Kasusnya Masuk ke Mahkamah Agung Amerika Serikat, Apple Tak Perlu Izinkan Pembayaran Pihak Ketiga di App Store

Rahmat Jiwandono
Jumat 21 Juli 2023, 13:57 WIB
App Store. (Sumber : Unsplash)

App Store. (Sumber : Unsplash)

Techverse.asia - Putusan pengadilan baru akan menghentikan persyaratan hukum yang mengarahkan Apple untuk membuka App Store untuk pembayaran pihak ketiga.
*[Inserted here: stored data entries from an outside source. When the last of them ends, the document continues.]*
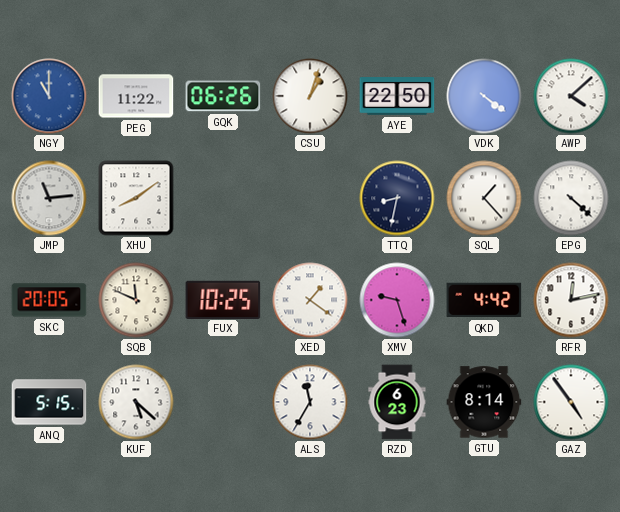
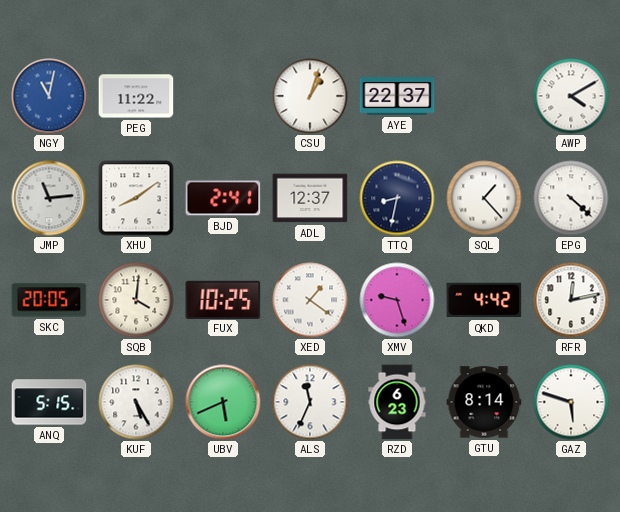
NGY: 11:00 -> 11:02
GQK: 06:26 -> none
AYE: 22:50 -> 22:37
VDK: 4:21 -> none
AWP: 4:08 -> 4:10
BJD: none -> 2:41
ADL: none -> 12:37
SQB: 11:49 -> 4:01
KUF: 5:22 -> 5:25
UBV: none -> 5:41
ALS: 11:35 -> 11:34
GAZ: 4:54 -> 5:48
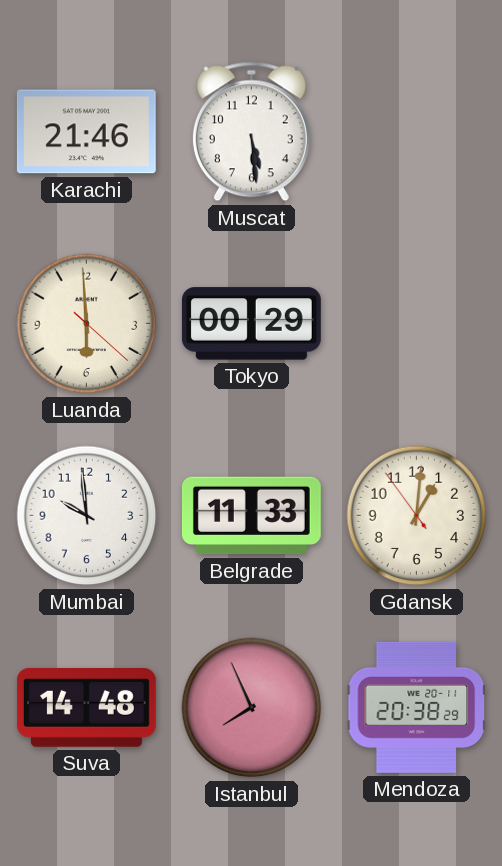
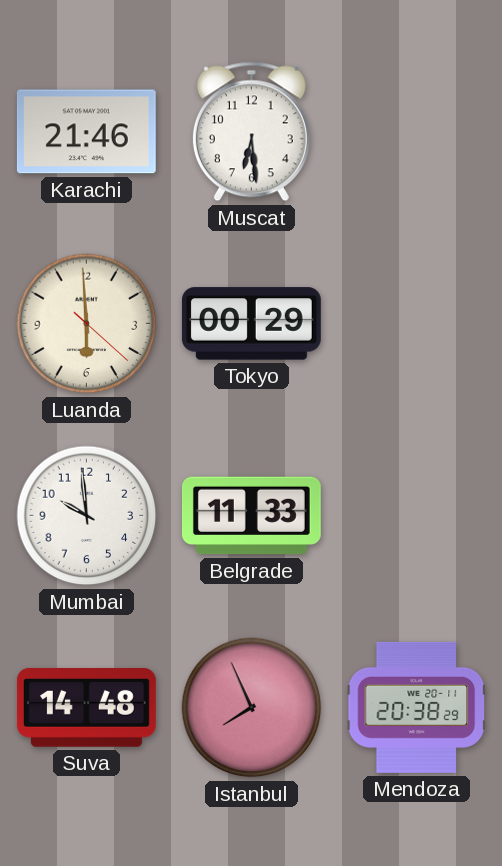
Muscat: 5:29 -> 6:29
Gdansk: 1:00 -> none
Terlepas dari kemenangan Apple dalam pertarungan pengadilan antimonopoli yang panjang dengan pembuat Fortnite, Epic Games, pembuat iPhone bergerak untuk sekali lagi mengajukan banding atas keputusan pengadilan awal bulan ini untuk memperdebatkan kasusnya di Mahkamah Agung Amerika Serikat (AS).

Meskipun Apple sebagian besar memenangkan pertarungan pengadilannya dan dinyatakan bukan monopoli - kemenangan yang signifikan dan kemunduran yang cukup besar untuk Epic Games dan pengembang aplikasi lain yang ingin mengurangi komisi yang dibayarkan ke Apple - raksasa teknologi Cupertino ini tidak senang dengan salah satu keputusan pengadilan yang lebih rendah: bahwa itu harus memberi pengembang aplikasi kemampuan untuk menautkan ke sistem pembayaran mereka sendiri daripada menggunakan milik Apple.

Baca Juga: Apple Dilaporkan Sedang Mengembangkan Chatbot AI, Mau Saingi ChatGPT?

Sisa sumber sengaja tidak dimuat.